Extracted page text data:
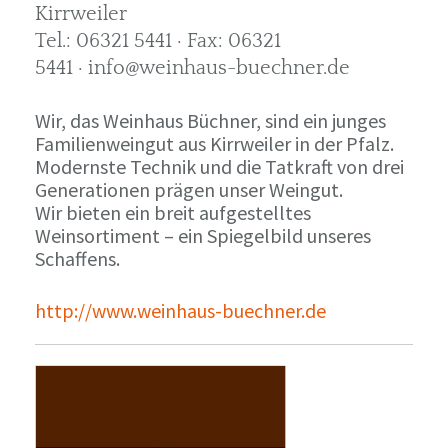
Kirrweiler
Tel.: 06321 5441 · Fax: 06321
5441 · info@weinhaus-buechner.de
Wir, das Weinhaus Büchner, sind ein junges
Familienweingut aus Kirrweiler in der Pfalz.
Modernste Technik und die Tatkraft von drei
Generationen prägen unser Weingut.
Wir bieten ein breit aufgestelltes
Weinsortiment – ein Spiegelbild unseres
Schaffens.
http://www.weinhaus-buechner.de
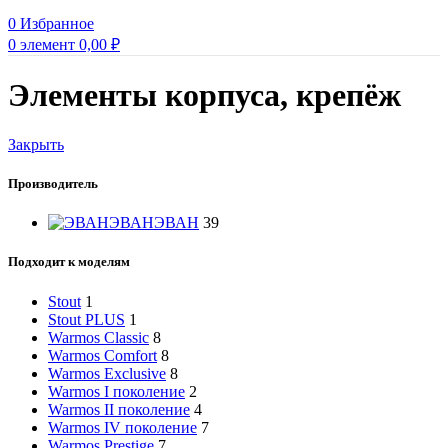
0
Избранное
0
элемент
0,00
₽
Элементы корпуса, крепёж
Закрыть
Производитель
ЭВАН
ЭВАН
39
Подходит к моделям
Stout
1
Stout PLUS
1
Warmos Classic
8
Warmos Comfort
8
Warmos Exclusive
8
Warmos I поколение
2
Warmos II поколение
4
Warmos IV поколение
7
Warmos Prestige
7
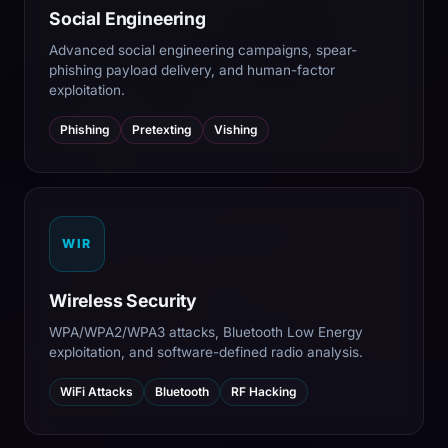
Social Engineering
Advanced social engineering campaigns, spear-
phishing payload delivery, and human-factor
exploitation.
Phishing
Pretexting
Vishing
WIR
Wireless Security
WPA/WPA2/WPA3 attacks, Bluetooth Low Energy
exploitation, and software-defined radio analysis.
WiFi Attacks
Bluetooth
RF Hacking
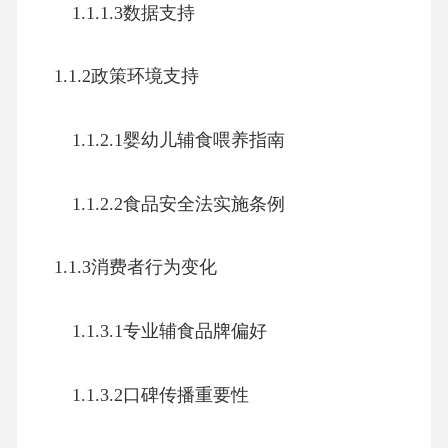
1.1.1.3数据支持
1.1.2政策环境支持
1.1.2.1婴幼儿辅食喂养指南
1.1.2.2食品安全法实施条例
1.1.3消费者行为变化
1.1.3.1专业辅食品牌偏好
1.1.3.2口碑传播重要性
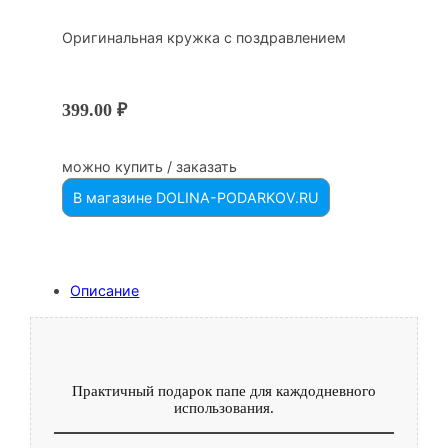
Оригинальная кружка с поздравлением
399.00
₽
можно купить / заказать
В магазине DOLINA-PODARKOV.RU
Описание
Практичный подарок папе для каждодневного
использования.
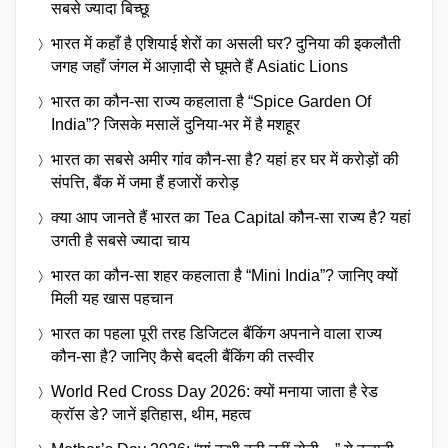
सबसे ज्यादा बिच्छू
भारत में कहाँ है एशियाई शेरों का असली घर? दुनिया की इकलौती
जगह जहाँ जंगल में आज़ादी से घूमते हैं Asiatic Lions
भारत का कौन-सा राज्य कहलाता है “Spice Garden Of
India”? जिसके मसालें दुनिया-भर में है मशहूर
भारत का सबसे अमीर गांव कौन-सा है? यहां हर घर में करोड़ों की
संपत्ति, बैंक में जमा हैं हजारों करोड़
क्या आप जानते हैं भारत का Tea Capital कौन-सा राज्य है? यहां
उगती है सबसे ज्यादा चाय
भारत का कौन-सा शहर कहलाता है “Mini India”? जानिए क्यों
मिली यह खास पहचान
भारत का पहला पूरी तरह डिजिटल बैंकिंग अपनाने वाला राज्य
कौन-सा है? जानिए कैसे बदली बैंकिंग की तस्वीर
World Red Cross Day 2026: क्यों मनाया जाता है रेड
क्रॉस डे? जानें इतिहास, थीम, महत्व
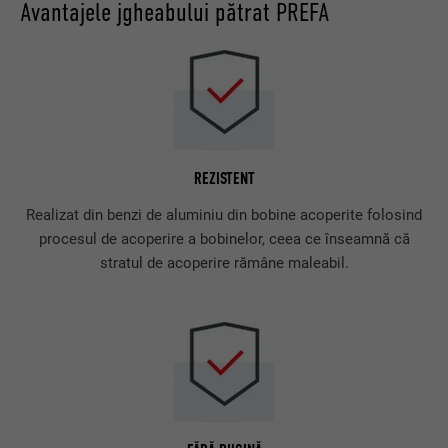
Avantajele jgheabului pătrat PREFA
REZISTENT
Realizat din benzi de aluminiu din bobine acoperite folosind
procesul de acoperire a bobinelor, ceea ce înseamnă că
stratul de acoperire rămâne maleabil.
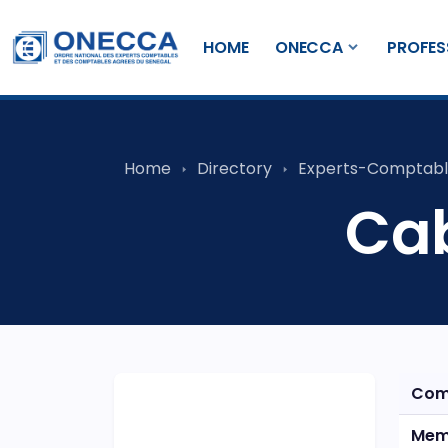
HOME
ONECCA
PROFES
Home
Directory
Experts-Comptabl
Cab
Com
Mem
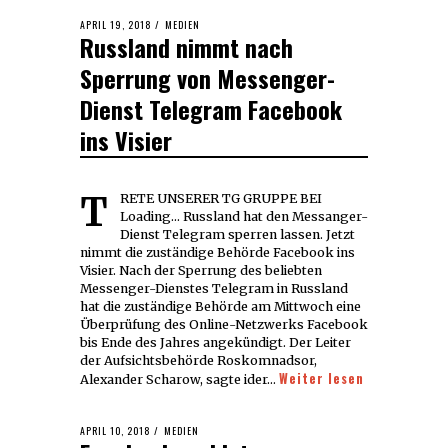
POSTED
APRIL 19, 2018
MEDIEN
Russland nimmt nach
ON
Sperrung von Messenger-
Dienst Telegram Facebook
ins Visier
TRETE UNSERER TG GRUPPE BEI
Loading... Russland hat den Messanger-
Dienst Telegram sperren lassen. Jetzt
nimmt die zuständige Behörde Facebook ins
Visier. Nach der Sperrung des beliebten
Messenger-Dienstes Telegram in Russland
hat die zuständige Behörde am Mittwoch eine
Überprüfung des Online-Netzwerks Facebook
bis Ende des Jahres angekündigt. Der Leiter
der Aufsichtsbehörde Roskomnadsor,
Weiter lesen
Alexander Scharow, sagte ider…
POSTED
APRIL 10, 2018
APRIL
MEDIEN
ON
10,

--

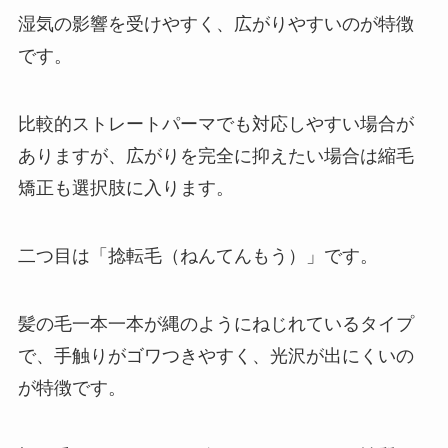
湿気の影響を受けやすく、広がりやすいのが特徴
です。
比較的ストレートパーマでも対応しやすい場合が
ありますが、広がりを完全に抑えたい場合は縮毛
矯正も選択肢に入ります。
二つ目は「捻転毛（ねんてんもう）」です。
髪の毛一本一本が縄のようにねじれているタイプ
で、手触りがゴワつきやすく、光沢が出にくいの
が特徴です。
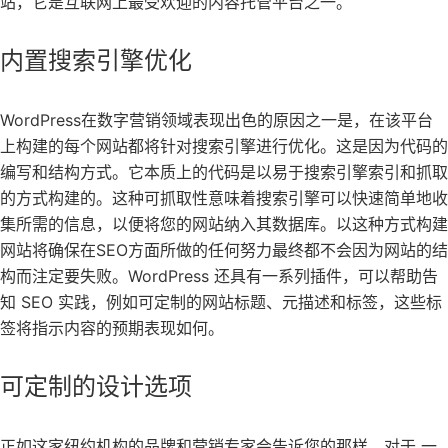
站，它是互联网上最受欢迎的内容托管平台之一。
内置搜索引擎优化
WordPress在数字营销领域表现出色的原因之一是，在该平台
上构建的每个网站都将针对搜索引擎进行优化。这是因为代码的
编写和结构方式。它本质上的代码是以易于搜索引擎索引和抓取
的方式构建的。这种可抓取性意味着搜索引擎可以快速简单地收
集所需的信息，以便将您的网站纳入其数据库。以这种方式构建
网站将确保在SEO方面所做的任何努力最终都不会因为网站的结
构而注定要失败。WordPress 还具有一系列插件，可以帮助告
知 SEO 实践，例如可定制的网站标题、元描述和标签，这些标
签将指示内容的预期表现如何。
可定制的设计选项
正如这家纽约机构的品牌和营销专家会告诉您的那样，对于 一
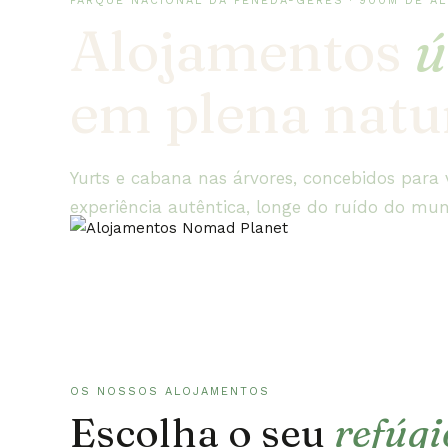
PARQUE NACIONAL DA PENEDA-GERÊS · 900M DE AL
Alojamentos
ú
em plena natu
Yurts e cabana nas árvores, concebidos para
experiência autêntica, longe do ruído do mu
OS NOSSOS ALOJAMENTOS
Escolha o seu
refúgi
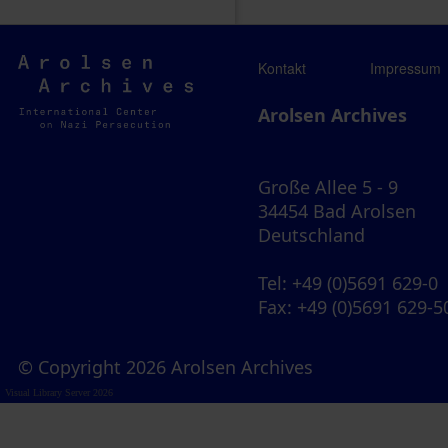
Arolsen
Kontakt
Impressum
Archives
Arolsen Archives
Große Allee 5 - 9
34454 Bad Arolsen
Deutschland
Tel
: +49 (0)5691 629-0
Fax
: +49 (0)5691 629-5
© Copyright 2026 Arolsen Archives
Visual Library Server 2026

* _How to complete this task_: The answer consists of the lines above that include the word "acoperire", each copied exactly.

* _Response box_:
procesul de acoperire a bobinelor, ceea ce înseamnă că
stratul de acoperire rămâne maleabil.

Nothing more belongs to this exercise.